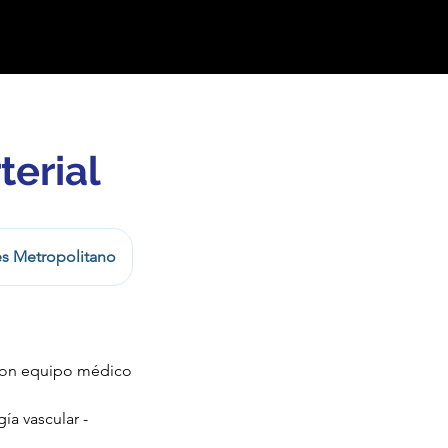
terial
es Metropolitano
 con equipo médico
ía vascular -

───

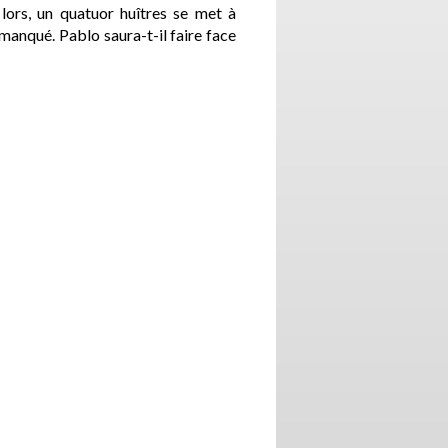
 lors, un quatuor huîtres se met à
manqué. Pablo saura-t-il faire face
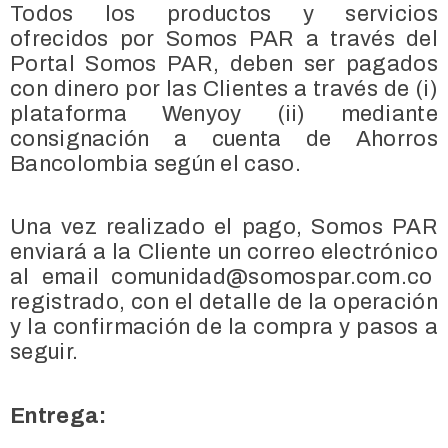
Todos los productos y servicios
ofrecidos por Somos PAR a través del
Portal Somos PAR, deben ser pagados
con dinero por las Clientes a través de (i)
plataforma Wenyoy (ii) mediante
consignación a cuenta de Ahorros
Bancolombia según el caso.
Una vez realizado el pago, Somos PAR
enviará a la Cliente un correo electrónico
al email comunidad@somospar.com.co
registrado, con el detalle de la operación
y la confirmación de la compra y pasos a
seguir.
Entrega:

───

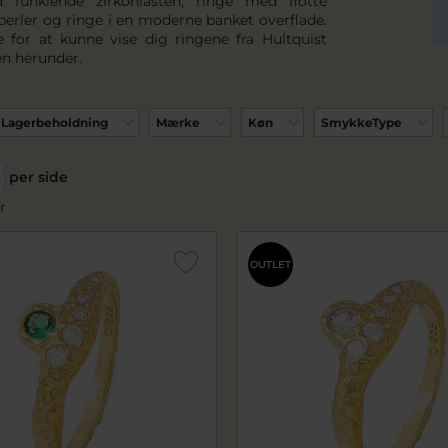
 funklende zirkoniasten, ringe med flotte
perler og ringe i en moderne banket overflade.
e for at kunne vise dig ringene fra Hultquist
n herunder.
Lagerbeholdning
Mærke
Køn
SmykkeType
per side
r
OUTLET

───

__Task details__
If a line of the data contains "través", it counts; report the number of such lines and nothing else.

__Answer to the exercise__
2